One in three adults suffers painful condition.

ByABC News
January 20, 2011, 2:18 PM

Jan. 23, 2011— -- When Kathy Yager awoke with a red bump on her forehead, she wrote it off as a mosquito bite. But later that day she had three painful welts above her right eye. She went to her doctor, who diagnosed her with shingles.

"I always thought it was something that happened to old people," said Yager, who was 55 when she got shingles in May.

Yager, who lives with husband David Boehne in South Lyon, Mich., started antiviral treatment immediately. But the painful red blisters still spread up past her hairline and down to her right eyelid, causing her eyelashes to fall out.

Seeing how miserable his wife was, Boehne asked his doctor for the shingles vaccine -- Zostavax. But the shot is currently only recommended for people older than 60. Boehne, then 52, had to get it "off-label" and foot the $280 bill.

With a million cases every year, about one in three people in the United States will get shingles, according to the Centers for Disease Control and Prevention. And while the majority of cases occur in people older than 60, anyone who has had chickenpox is at risk because the triggering virus, "herpes zoster," is the same.

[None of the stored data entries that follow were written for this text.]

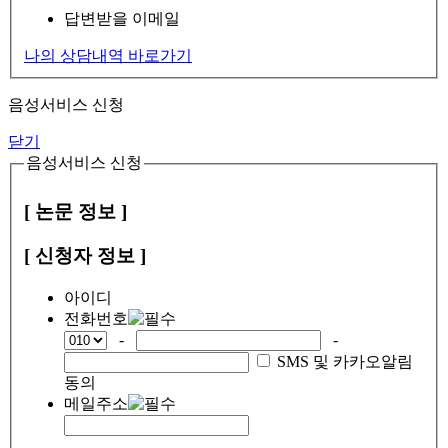
답변받을 이메일
나의 상담내역 바로가기
음성서비스 신청
닫기
음성서비스 신청
[ 논문 정보 ]
[ 신청자 정보 ]
아이디
전화번호
-
-
SMS 및 카카오알림
동의
메일주소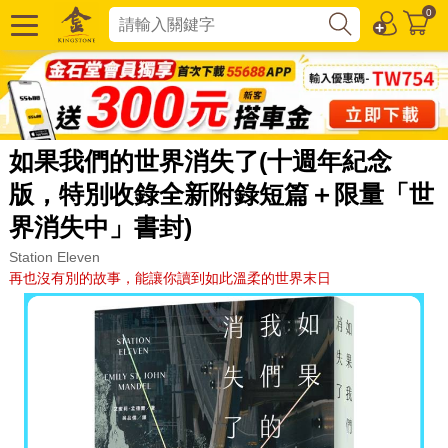
0
如果我們的世界消失了(十週年紀念
版，特別收錄全新附錄短篇＋限量「世
界消失中」書封)
Station Eleven
再也沒有別的故事，能讓你讀到如此溫柔的世界末日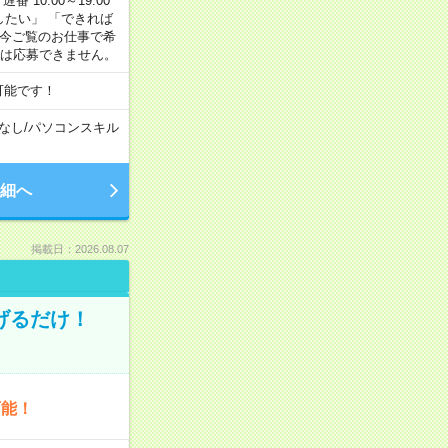
番 10:00～19:00
がしたい」 「できれば
 今ご覧のお仕事で希
合は応募できません。
可能です！
なし
/
パソコンスキル
細へ
掲載日：2026.08.07
げるだけ！
可能！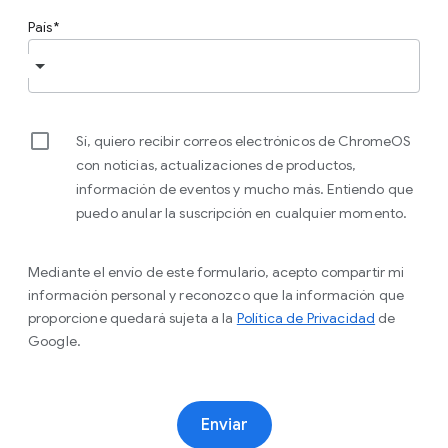
País
Sí, quiero recibir correos electrónicos de ChromeOS
con noticias, actualizaciones de productos,
información de eventos y mucho más. Entiendo que
puedo anular la suscripción en cualquier momento.
Mediante el envío de este formulario, acepto compartir mi
información personal y reconozco que la información que
proporcione quedará sujeta a la
Política de Privacidad
de
Google.
Enviar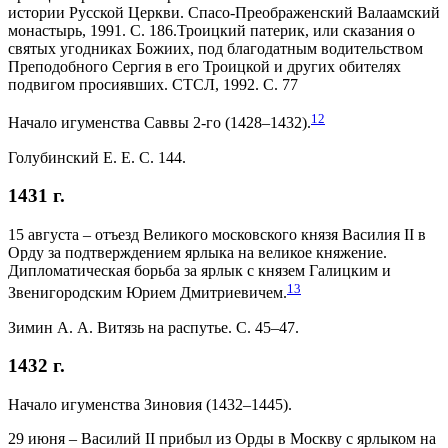
истории Русской Церкви. Спасо-Преображенский Валаамский
монастырь, 1991. С. 186.Троицкий патерик, или сказания о
святых угодниках Божиих, под благодатным водительством
Преподобного Сергия в его Троицкой и других обителях
подвигом просиявших. СТСЛ, 1992. С. 77
12
Начало игуменства Саввы 2-го (1428–1432).
Голубинский Е. Е. С. 144.
1431 г.
15 августа – отъезд Великого московского князя Василия II в
Орду за подтверждением ярлыка на великое княжение.
Дипломатическая борьба за ярлык с князем Галицким и
13
Звенигородским Юрием Дмитриевичем.
Зимин А. А. Витязь на распутье. С. 45–47.
1432 г.
Начало игуменства Зиновия (1432–1445).
29 июня – Василий II прибыл из Орды в Москву с ярлыком на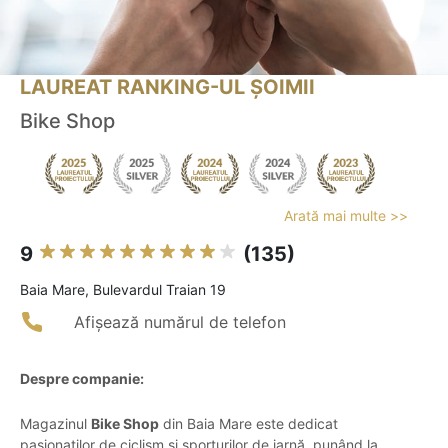
LAUREAT RANKING-UL ȘOIMII
Bike Shop
Arată mai multe >>
9
(135)
Baia Mare, Bulevardul Traian 19
Afișează numărul de telefon
Despre companie:
Magazinul
Bike Shop
din Baia Mare este dedicat
pasionaților de ciclism și sporturilor de iarnă, punând la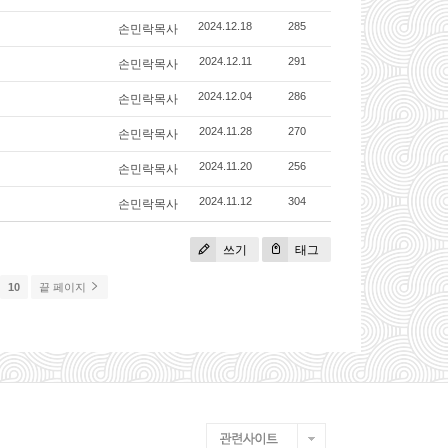
손민락목사
2024.12.18
285
손민락목사
2024.12.11
291
손민락목사
2024.12.04
286
손민락목사
2024.11.28
270
손민락목사
2024.11.20
256
손민락목사
2024.11.12
304
쓰기
태그
10
끝 페이지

"The chickenpox virus hibernates in the nerve cells of the spinal cord," said Dr. William Schaffner, chairman of preventative medicine at Vanderbilt University Medical Center. "And when it comes out of hibernation, it travels along those nerves to the surface of the body, causing a stripe of blisters that looks like shingles on a roof."

The rash usually forms in a single stripe curling around the left or the right side of the body. But it can occur on the face where, in severe cases, can leave disfiguring scars and even threaten vision.

Underneath the skin, the virus can damage and even destroy the nerve endings, causing postherpetic neuralgia; also known as post-shingles pain.

"Some people have a little, but some people have a lot, so much that it impedes their lives," Schaffner said.

Even the slightest irritation -- like a breeze through a T-shirt -- can trigger pain so severe that some people with post-shingles pain even consider suicide, Schaffner said.

"The pain is very difficult to treat and can last for months and, occasionally, even years," Schaffner said. "So shingles and post-shingles pain are clearly something you want to avoid."